*What you have to do:*
Determine how many lines below contain the word "always", then write that number by itself.

(Beginning of Records for the exercise)

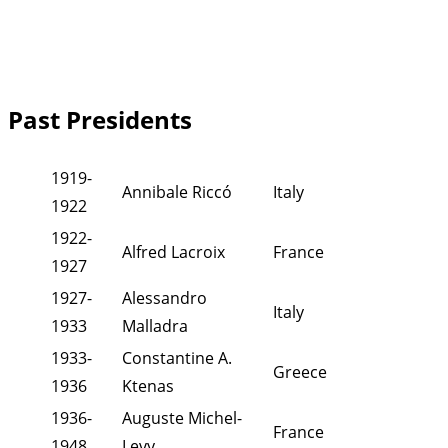
Past Presidents
1919-
Annibale Riccó
Italy
1922
1922-
Alfred Lacroix
France
1927
1927-
Alessandro
Italy
1933
Malladra
1933-
Constantine A.
Greece
1936
Ktenas
1936-
Auguste Michel-
France
1948
Levy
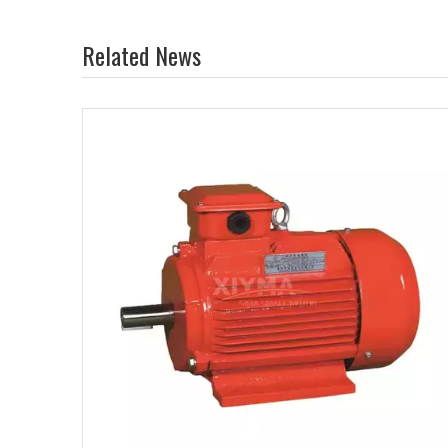
Related News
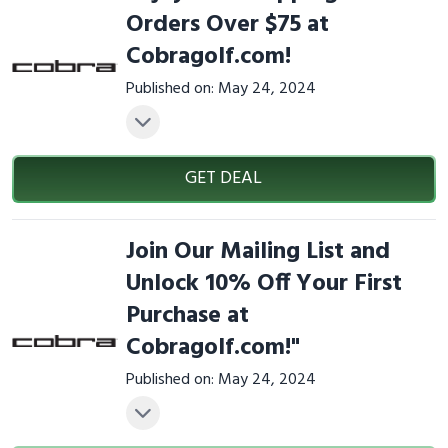
Orders Over $75 at
Cobragolf.com!
Published on: May 24, 2024
GET DEAL
Join Our Mailing List and
Unlock 10% Off Your First
Purchase at
Cobragolf.com!"
Published on: May 24, 2024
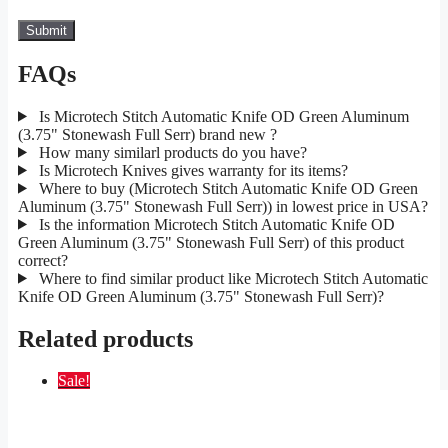
FAQs
Is Microtech Stitch Automatic Knife OD Green Aluminum
(3.75" Stonewash Full Serr) brand new ?
How many similarl products do you have?
Is Microtech Knives gives warranty for its items?
Where to buy (Microtech Stitch Automatic Knife OD Green
Aluminum (3.75" Stonewash Full Serr)) in lowest price in USA?
Is the information Microtech Stitch Automatic Knife OD
Green Aluminum (3.75" Stonewash Full Serr) of this product
correct?
Where to find similar product like Microtech Stitch Automatic
Knife OD Green Aluminum (3.75" Stonewash Full Serr)?
Related products
Sale!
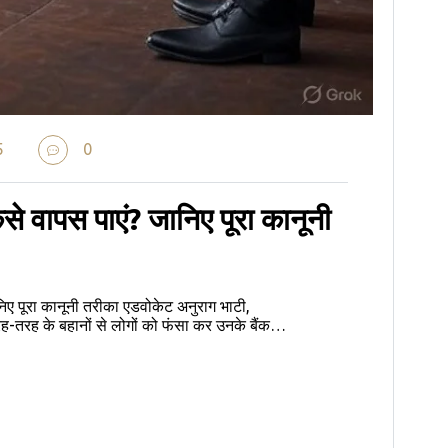
5
0
ैसे वापस पाएं? जानिए पूरा कानूनी
निए पूरा कानूनी तरीका एडवोकेट अनुराग भाटी,
ह के बहानों से लोगों को फंसा कर उनके बैंक…
e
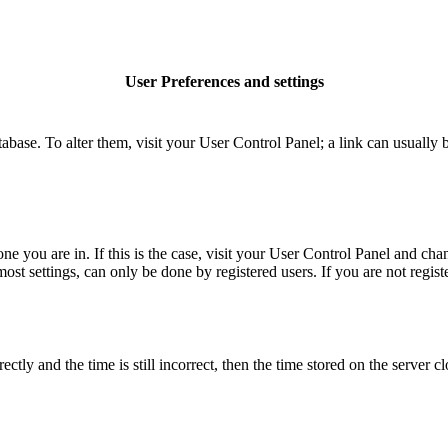
User Preferences and settings
database. To alter them, visit your User Control Panel; a link can usuall
 one you are in. If this is the case, visit your User Control Panel and c
t settings, can only be done by registered users. If you are not register
 and the time is still incorrect, then the time stored on the server clo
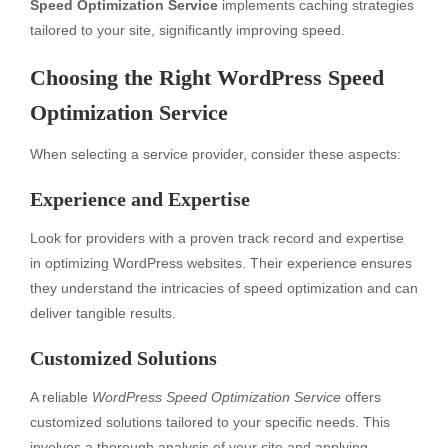
Speed Optimization Service
implements caching strategies
tailored to your site, significantly improving speed.
Choosing the Right WordPress Speed
Optimization Service
When selecting a service provider, consider these aspects:
Experience and Expertise
Look for providers with a proven track record and expertise
in optimizing WordPress websites. Their experience ensures
they understand the intricacies of speed optimization and can
deliver tangible results.
Customized Solutions
A reliable
WordPress Speed Optimization Service
offers
customized solutions tailored to your specific needs. This
involves a thorough analysis of your site and applying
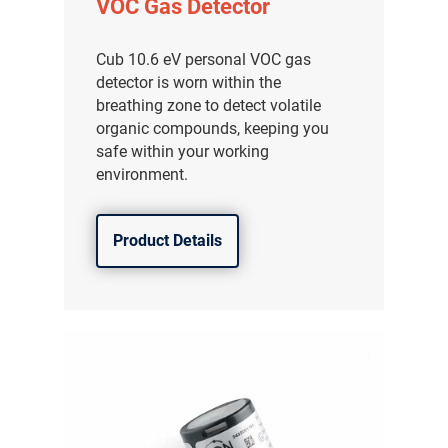
VOC Gas Detector
Cub 10.6 eV personal VOC gas
detector is worn within the
breathing zone to detect volatile
organic compounds, keeping you
safe within your working
environment.
Product Details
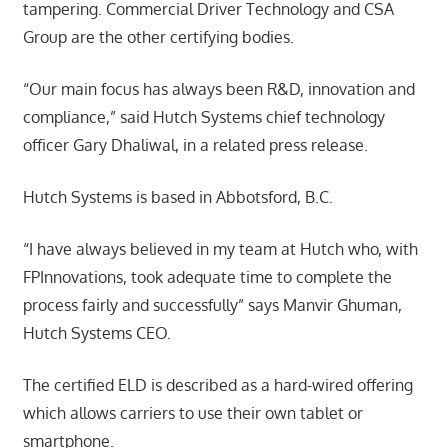
tampering. Commercial Driver Technology and CSA
Group are the other certifying bodies.
“Our main focus has always been R&D, innovation and
compliance,” said Hutch Systems chief technology
officer Gary Dhaliwal, in a related press release.
Hutch Systems is based in Abbotsford, B.C.
“I have always believed in my team at Hutch who, with
FPInnovations, took adequate time to complete the
process fairly and successfully” says Manvir Ghuman,
Hutch Systems CEO.
The certified ELD is described as a hard-wired offering
which allows carriers to use their own tablet or
smartphone.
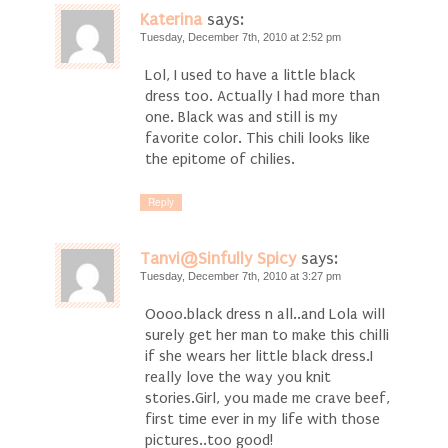
Katerina
says:
Tuesday, December 7th, 2010 at 2:52 pm
Lol, I used to have a little black
dress too. Actually I had more than
one. Black was and still is my
favorite color. This chili looks like
the epitome of chilies.
Reply
Tanvi@Sinfully Spicy
says:
Tuesday, December 7th, 2010 at 3:27 pm
Oooo.black dress n all..and Lola will
surely get her man to make this chilli
if she wears her little black dress.I
really love the way you knit
stories.Girl, you made me crave beef,
first time ever in my life with those
pictures..too good!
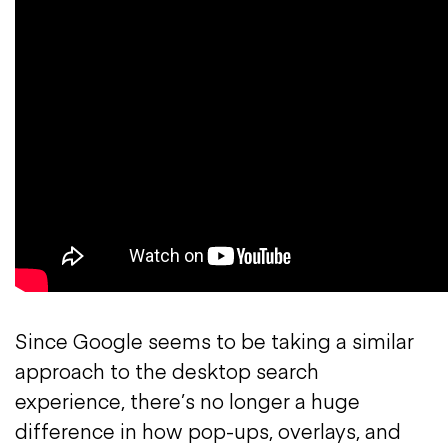
Since Google seems to be taking a similar
approach to the desktop search
experience, there’s no longer a huge
difference in how pop-ups, overlays, and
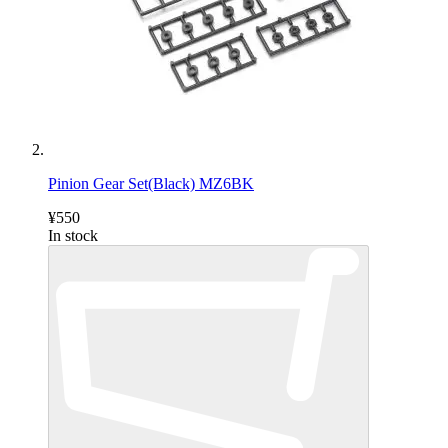
Pinion Gear Set(Black) MZ6BK
¥550
In stock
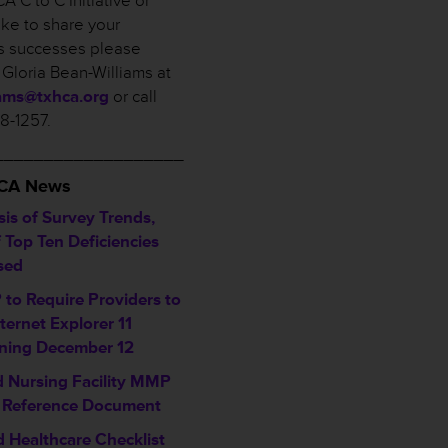
A C to C Initiative or
ike to share your
ies successes please
 Gloria Bean-Williams at
iams@txhca.org
or call
58-1257.
___________________
HCA News
sis of Survey Trends,
f Top Ten Deficiencies
sed
to Require Providers to
ternet Explorer 11
ning December 12
ed Nursing Facility MMP
 Reference Document
d Healthcare Checklist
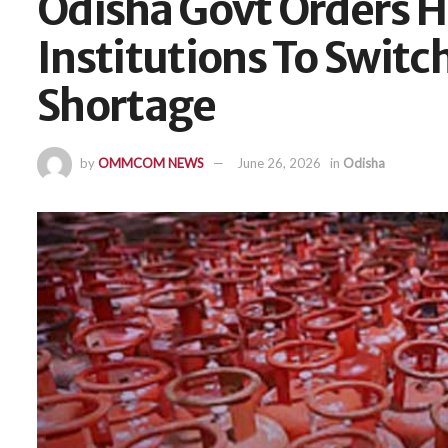
Odisha Govt Orders H
Institutions To Swit
Shortage
by
OMMCOM NEWS
June 26, 2026
in
Odisha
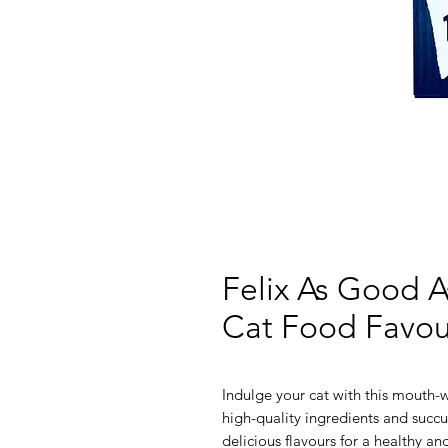
Felix As Good A
Cat Food Favour
Indulge your cat with this mouth
high-quality ingredients and succu
delicious flavours for a healthy and 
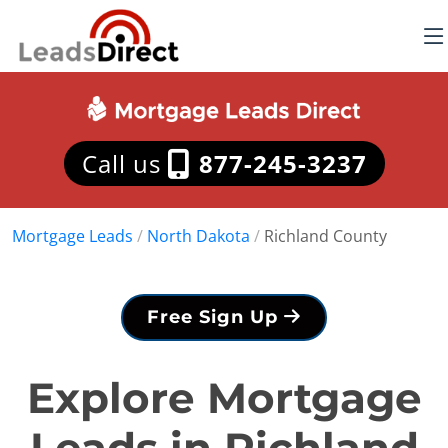
Call us
877-245-3237
Mortgage Leads
/
North Dakota
/
Richland County
Free Sign Up
Explore Mortgage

(End of Records for the exercise)

*Solution for this exercise:*
2